WHAT TO PRODUCE –
Below are records with pictures. Reproduce exactly the lines from the line with "Time Frame: 1 hour" to the line with "Miroslava Motejlka a Petra Skočdopoleho", inclusive, and leave each picture out.

MATERIAL FOR THE TASK –

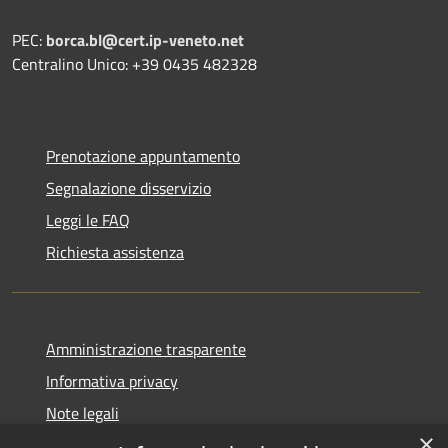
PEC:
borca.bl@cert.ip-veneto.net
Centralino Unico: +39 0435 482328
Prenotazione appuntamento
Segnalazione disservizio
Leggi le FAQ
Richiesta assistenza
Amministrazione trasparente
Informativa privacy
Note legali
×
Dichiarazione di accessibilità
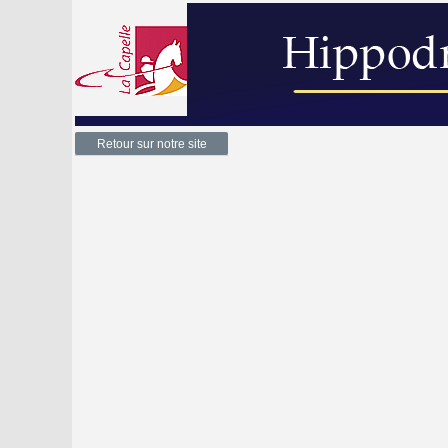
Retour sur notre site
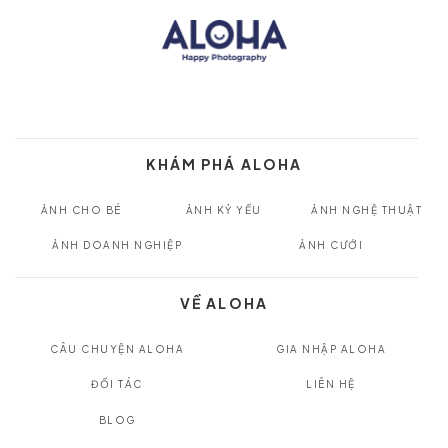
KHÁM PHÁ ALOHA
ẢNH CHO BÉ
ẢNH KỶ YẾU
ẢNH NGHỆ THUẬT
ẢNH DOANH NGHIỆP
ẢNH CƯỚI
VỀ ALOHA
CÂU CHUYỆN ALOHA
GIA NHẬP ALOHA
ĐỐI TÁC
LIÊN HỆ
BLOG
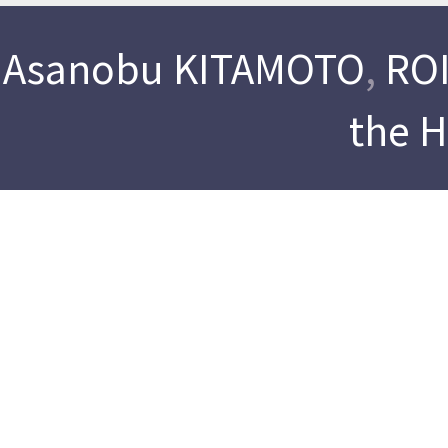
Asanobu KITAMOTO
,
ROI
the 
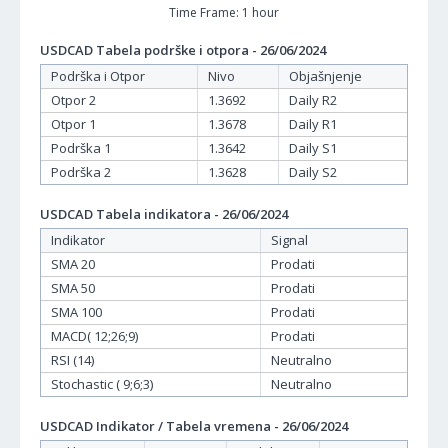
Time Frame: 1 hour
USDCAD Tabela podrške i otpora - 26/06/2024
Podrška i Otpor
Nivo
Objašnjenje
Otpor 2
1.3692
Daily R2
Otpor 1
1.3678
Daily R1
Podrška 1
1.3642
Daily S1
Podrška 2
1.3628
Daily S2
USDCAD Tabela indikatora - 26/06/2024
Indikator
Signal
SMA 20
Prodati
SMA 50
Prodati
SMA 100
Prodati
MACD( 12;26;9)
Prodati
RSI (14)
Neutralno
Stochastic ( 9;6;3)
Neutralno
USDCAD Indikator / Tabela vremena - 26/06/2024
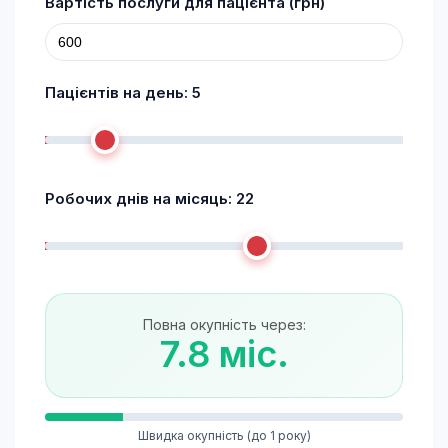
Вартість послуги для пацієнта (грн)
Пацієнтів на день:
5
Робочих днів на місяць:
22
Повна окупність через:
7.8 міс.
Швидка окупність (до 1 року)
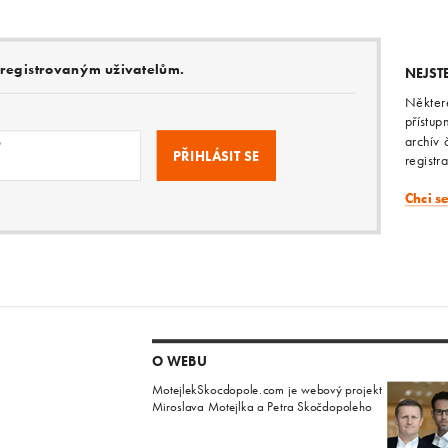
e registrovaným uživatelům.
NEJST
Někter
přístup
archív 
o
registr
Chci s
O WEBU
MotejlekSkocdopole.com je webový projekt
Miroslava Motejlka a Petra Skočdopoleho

...

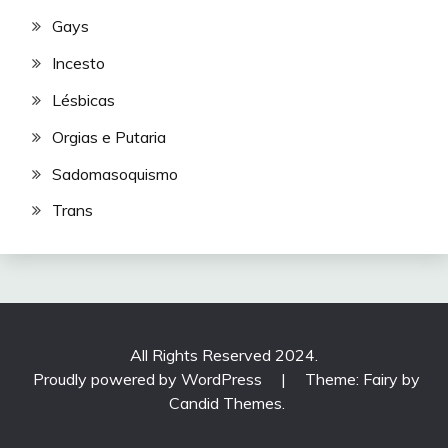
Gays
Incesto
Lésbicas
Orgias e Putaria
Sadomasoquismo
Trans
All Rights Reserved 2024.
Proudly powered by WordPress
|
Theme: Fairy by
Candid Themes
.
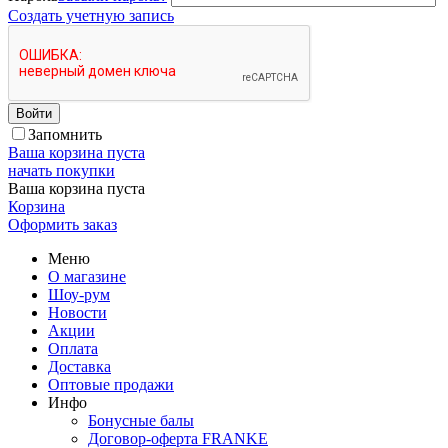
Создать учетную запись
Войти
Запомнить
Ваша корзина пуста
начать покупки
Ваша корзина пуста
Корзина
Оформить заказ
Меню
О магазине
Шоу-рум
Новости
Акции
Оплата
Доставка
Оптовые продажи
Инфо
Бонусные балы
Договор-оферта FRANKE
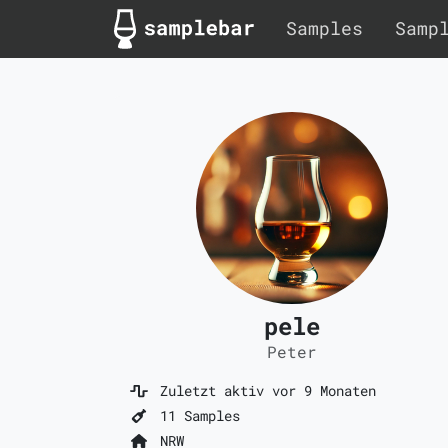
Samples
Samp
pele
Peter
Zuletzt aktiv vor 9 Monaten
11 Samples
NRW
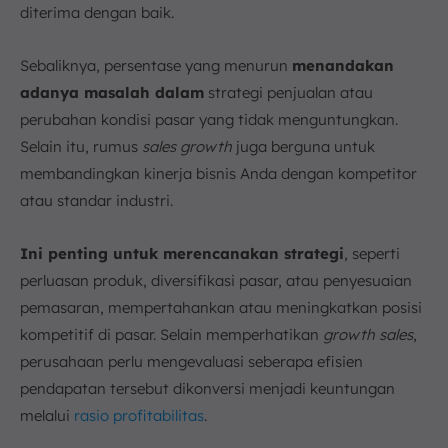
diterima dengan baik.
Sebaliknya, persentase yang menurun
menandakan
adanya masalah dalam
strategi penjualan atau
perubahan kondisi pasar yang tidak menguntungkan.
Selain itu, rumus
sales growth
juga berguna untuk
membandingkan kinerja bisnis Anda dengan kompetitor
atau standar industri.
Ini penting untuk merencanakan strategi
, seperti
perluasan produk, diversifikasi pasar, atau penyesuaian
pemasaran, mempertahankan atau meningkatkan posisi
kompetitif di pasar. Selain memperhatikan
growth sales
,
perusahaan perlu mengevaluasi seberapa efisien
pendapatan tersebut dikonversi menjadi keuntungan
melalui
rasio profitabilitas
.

RESULT BELOW –
Time Frame: 1 hour
USDCAD Tabela podrške i otpora - 26/06/2024
Podrška i Otpor
Nivo
Objašnjenje
Otpor 2
1.3692
Daily R2
Otpor 1
1.3678
Daily R1
Podrška 1
1.3642
Daily S1
Podrška 2
1.3628
Daily S2
USDCAD Tabela indikatora - 26/06/2024
Indikator
Signal
SMA 20
Prodati
SMA 50
Prodati
SMA 100
Prodati
MACD( 12;26;9)
Prodati
RSI (14)
Neutralno
Stochastic ( 9;6;3)
Neutralno
USDCAD Indikator / Tabela vremena - 26/06/2024
Вартість послуги для пацієнта (грн)
Пацієнтів на день:
5
Робочих днів на місяць:
22
Повна окупність через:
7.8 міс.
Швидка окупність (до 1 року)
e registrovaným uživatelům.
NEJST
Někter
přístup
archív 
o
registr
Chci s
O WEBU
MotejlekSkocdopole.com je webový projekt
Miroslava Motejlka a Petra Skočdopoleho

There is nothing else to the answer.